Heartbreak House by George Bernard Shaw
My rating: 3 of 5 stars
George Bernard Shaw is notorious for writing lengthy prefaces to his plays, but all the same, I’m surprised that I enjoyed the preface to Heartbreak House more than the play itself. In the preface, Shaw excoriates the “war delirium” that took over the British public from 1914 to 1918, and gives me a better sense than I ever had before about what life was really like on the home front during World War I. (I had no idea there were German air raids on London in WWI – I thought that was only a WWII thing!) He is also chillingly prescient about the way that the harsh peace terms imposed on Germany would lead to future destruction and conflict.
But, wow, Heartbreak House is a bizarre play. (Sometimes my 3-star ratings mean “lukewarm appreciation,” sometimes they mean “I don’t know what to make of this”—this is an example of the latter.) It begins as an Edwardian comedy of manners, loosely centered around Ellie Dunn, a young woman who plans to marry for money after her plans to marry for love are thwarted. Oddly, while everyone thinks that twenty-something Ellie is much too young to marry a 55-year-old industrialist, no one thinks it’s strange that the man she originally fell in love with is himself 50 years old. In fact, it’s curious that there aren’t any young men in the play at all—the six male characters range in age from forty-something to 88. Is this supposed to be a commentary on how so many men of Ellie’s generation were killed in the war?
But somewhere in Act Two—around the time Ellie knocks out her fiancé with amateur hypnotism, and a burglar with a unique modus operandi breaks in upstairs—it becomes clear that this isn’t your conventional country-house comedy. And I’d be hard-pressed to think of any other comedies of manners that end with bombs raining down on the characters as they sit outside chatting in the garden after supper.

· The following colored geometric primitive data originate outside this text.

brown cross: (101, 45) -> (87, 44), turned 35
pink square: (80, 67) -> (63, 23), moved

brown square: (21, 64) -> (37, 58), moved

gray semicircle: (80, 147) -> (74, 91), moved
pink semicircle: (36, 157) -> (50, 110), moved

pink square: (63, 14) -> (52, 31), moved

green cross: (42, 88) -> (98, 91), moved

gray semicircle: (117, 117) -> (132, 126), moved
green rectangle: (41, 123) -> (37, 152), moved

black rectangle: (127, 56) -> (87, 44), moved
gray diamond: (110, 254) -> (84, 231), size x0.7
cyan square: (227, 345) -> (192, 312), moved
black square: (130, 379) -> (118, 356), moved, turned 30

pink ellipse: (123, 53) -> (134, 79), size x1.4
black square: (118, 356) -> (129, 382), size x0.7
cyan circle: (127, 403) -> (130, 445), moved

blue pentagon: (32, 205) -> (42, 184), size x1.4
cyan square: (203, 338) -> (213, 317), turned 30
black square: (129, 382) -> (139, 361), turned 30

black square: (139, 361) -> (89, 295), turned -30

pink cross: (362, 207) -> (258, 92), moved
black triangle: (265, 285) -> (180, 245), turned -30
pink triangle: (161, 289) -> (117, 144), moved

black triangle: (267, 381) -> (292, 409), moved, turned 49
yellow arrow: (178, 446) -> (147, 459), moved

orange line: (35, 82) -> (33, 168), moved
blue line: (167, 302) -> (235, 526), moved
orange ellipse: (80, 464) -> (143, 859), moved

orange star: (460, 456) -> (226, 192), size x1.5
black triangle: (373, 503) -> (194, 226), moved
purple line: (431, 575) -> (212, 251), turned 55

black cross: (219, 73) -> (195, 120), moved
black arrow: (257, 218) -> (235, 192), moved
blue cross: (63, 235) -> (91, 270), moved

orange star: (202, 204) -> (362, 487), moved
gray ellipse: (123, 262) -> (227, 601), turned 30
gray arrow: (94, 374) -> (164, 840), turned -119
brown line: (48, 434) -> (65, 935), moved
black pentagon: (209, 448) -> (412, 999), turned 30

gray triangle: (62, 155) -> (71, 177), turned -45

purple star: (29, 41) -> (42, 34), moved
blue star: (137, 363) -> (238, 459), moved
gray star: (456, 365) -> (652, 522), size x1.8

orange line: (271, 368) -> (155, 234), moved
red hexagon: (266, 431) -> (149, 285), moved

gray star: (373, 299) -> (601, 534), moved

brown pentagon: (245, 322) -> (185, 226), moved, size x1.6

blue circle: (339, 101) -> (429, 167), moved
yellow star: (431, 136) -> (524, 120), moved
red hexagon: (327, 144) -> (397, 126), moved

The play’s subtitle ("a fantasia in the Russian manner on English themes") shows that Shaw modeled it after Anton Chekhov plays like The Cherry Orchard ; I also think it makes an interesting companion piece to Howards End , E.M. Forster’s novel from 1910, which also involves a liberal, cultured young woman marrying a conservative, middle-aged businessman. However, Chekhov and Forster draw their characters, particularly the women, with tenderness and empathy—whereas I’m not sure that Shaw likes any of the Heartbreakers. He despises the male characters for their weakness, and despises the female characters for the cold-hearted way they seduce and manipulate these weak men. Act Two ends with a character lamenting “Oh, women, women, women! Fall, fall and crush.” So when the bombs do fall in Act Three, how can we not interpret them as a response to his misogynistic prayer? Other critics describe this as a play about the charming and self-absorbed pre-WWI gentry, but I don’t see the charm, only the self-absorption.
If the country-house gentry are in decline, they are being superseded by the Boss Mangans of the world. This character is a businessman who has gone into politics, something that another character compares to “giving a torpedo to a badly-brought-up child to play at earthquakes with.” In 2018, lines like these do take on a chilling resonance. Still, I think that in order for the play to work, you’d need to feel a real sense of loss at the way the world of the cultured gentry is giving way to a world where power and force are the only things that matter. And, as I said, Shaw doesn’t seem to make the case that any of these characters are worth saving. You go into Heartbreak House thinking it may merely be a play about romantic disappointment—the conventional meaning of the word “heartbreak”—but leave it realizing that Shaw is using “heartbreak” in the sense of “the loss of all hope.”